Perhaps Owens did adjust to distinguish herself from P&C. Evidence is required. The (late) Stella comparison satisfies only in that the formal physical operations for both artists took on a life of its own, elaborate processes alienating the artist from the intrinsic poetry of the paintings before them. Factory -factorial- fabrication as (witless) prose.
BTW, I think the very late -more recent- Stella as I had seen in his last Whitney show was quite redeeming. I think he had finally found escape velocity from routinization.
-D
*So was painting. I don’t see how one could reanimate a corpse casually. (It’s not like a Mary Shelly could exist again in the 90’s.) Hence, their operation conducted en passant. Tip toeing through the graveyard. Quiet now, lest the zombies hear our footfall!
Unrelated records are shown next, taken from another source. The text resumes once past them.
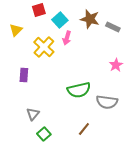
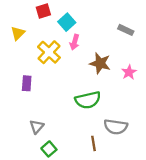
brown star: (90, 19) -> (100, 63), moved
gray semicircle: (107, 102) -> (116, 127), moved
brown line: (84, 129) -> (93, 143), turned -48

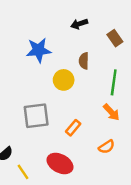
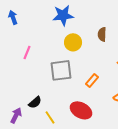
brown semicircle: (84, 61) -> (102, 34), moved
yellow circle: (64, 80) -> (73, 42), moved

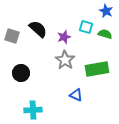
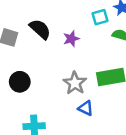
cyan square: (86, 27) -> (100, 17), moved, turned -32
gray star: (65, 60) -> (75, 83), moved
I put it (and comments)on my Academia site and got this reply
ReplyDeleteRobert Abzug
30 mins ago
Being a historian and not an art critic but one with an intense interest in art, I was fascinated and learned much from Martin Mugar’s article and especially the commentary of Robin Greenwood and Dennis Hollingsworth, who in one way or another recognize the essential cute vapidity of Owens’ work and implicitly wonder whether that is due to her own limitations as an artist or whether the embrace of her work signals a dead end and a certain lostness of our cultural moment and therefore her importance as a specimen of same. The framing of Owen as an exemplar of one or another cultural category—modernism, post-modernism, post-post modernism, etc.—reminded me of the pitfall that my literature colleagues once fell into, that is the discussion of great literature as an argument between critics and theorists rather than, say,actual close readings of the prose of George Eliot or Faulkner. Perhaps this is appropriate for Owens or at least her fame in the art world, for what might one explore in her work for any great length of time?